Tight Budget & Missouri Schools on Lawmaker’s Minds as Mo. Session Starts
January 4, 2012

(AP) – Missouri lawmakers opened their 2012 session Wednesday with a pledge by legislative leaders to close the state’s projected $500 million budget gap and revamp its underfunded public school system but without any immediate answers about how they would do it.

The session that continues through May 18 will be the last go-around for dozens of lawmakers prohibited from re-election this year because of term limits. Senate President Pro Tem Rob Meyer said the clock is ticking to confront the two lofty financial challenges of the budget crunch and the schools crisis, in which two of Missouri’s largest districts str unaccredited.

“Some predict not much will be accomplished,” Mayer, R-Dexter, said in opening remarks to the chamber. But “we must act, and do so swiftly to pass a balanced budget without a tax increase for the people of Missouri and to help put Missourians back to work in this stagnant and weak economy.”

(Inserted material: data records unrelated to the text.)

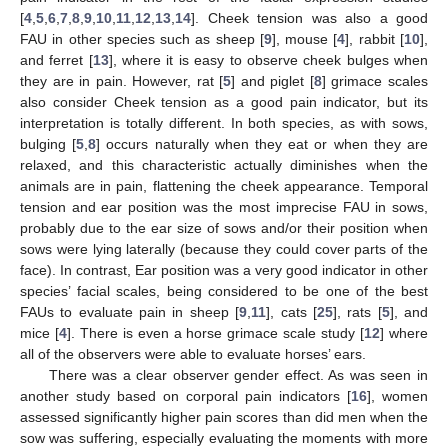
[
4
,
5
,
6
,
7
,
8
,
9
,
10
,
11
,
12
,
13
,
14
]. Cheek tension was also a good
FAU in other species such as sheep [
9
], mouse [
4
], rabbit [
10
],
and ferret [
13
], where it is easy to observe cheek bulges when
they are in pain. However, rat [
5
] and piglet [
8
] grimace scales
also consider Cheek tension as a good pain indicator, but its
interpretation is totally different. In both species, as with sows,
bulging [
5
,
8
] occurs naturally when they eat or when they are
relaxed, and this characteristic actually diminishes when the
animals are in pain, flattening the cheek appearance. Temporal
tension and ear position was the most imprecise FAU in sows,
probably due to the ear size of sows and/or their position when
sows were lying laterally (because they could cover parts of the
face). In contrast, Ear position was a very good indicator in other
species’ facial scales, being considered to be one of the best
FAUs to evaluate pain in sheep [
9
,
11
], cats [
25
], rats [
5
], and
mice [
4
]. There is even a horse grimace scale study [
12
] where
all of the observers were able to evaluate horses’ ears.
There was a clear observer gender effect. As was seen in
another study based on corporal pain indicators [
16
], women
assessed significantly higher pain scores than did men when the
sow was suffering, especially evaluating the moments with more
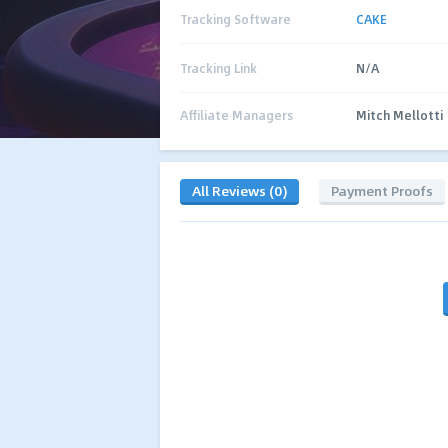
Tracking Software
CAKE
Tracking Link
N/A
Affiliate Managers
Mitch Mellotti
All Reviews (0)
Payment Proofs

Lawmakers will have about two weeks of work before Democratic Gov. Jay Nixon presents his budget and policy proposals during his annual State of the State address on Jan. 17. The governor’s budget director already has indicated that every state department is likely to take cuts. Nixon’s administration and Republican legislative leaders alike have indicated that they hope to spare public K-12 school districts from cuts, but there have been no guarantees.

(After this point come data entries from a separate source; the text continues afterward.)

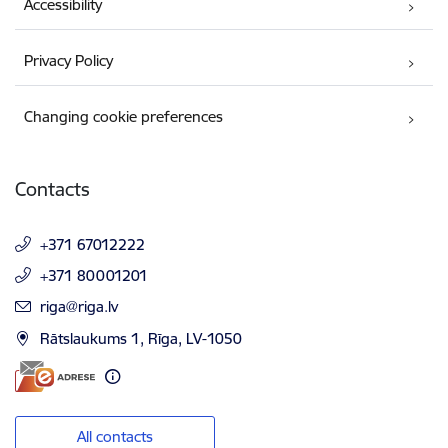
Accessibility
Privacy Policy
Changing cookie preferences
Contacts
+371 67012222
+371 80001201
E-mail:
riga@riga.lv
Rātslaukums 1, Rīga, LV-1050
All contacts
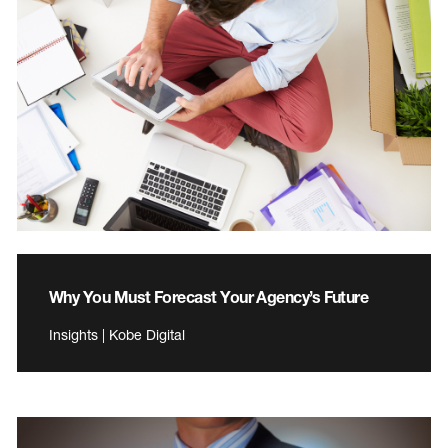
Why You Must Forecast Your Agency’s Future
Insights | Kobe Digital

In recent years, Missouri has failed to provide the full amount called for by the formula that funds its more than 500 school districts. The Missouri Department of Elementary and Secondary Education has said that by the 2014 budget, and after some recalculations within the formula, Missouri could need to add more than $700 million on top of what currently is spent.

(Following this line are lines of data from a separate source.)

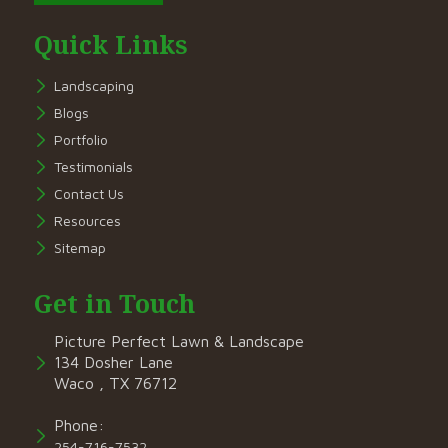
Quick Links
Landscaping
Blogs
Portfolio
Testimonials
Contact Us
Resources
Sitemap
Get in Touch
Picture Perfect Lawn & Landscape
134 Dosher Lane
Waco , TX 76712
Phone:
254-716-7532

Lawmakers will attempt to tweak the formula during their 2012 session, but there is no agreement yet on how to do that.

Special Session, A Burial at Sea?
October 26, 2011

Kansas City Democratic Minority leader Mike Talboy calls the just-ended special session, “the Lost Legislative Session”.

The effort to pass a major economic development bill died quietly Tuesday. It was the political version of an anonymous burial at sea.

The AP reports it took about 40 seconds for Senate leader Rob Mayer to call the State Senate into Session. He then called on Republican Leader Senator Tom Dempsey, the only other senator present. Dempsey moved to adjourn. They both voted to adjourn, that was it.

The session’s major effort was to draw up and approve a jobs bill for the state. Kansas City officials and some local law makers were pushing for a jobs retention bill. They hoped that would provide enough extra tax incentives to keep existing Missouri companies from being lured across the state line into Kansas. Locally, it was referred to as ’business poaching’.

The economic development measures were caught in a battle between House and Senate Republicans over whether or not some reforms on tax credits should be permanent or limited to a certain amount of time.

The legislature did manage to pass a bills reforming Missouri’s ‘Facebook Law’. That will clear up language that will allow educators to use social media more freely in the classroom. Another measure, aimed at attracting more life science and high-tech companies into Missouri also passed. But that measure, the Missouri Science and Innovation Reinvestment Act, (MOSIRA), is linked to the dead jobs bill. Governor Jay Nixon’s office says it is looking at signing the measure despite the connection to the jobs bill.

The legislature also failed to move the Missouri presidential primary from February 7 back until March 6. Republican National Committee rules insisted the date be moved back, or the Missouri GOP would risk losing delegates to the national convention next summer.

Instead, the state GOP will hold a non-binding “beauty contest” primary on Feb.7. The delegate selection process will start with a statewide St. Patrick’s Day caucus on March 17.

According to the state, the session, that started September 6 and died Tuesday costs taxpayers about $280,000.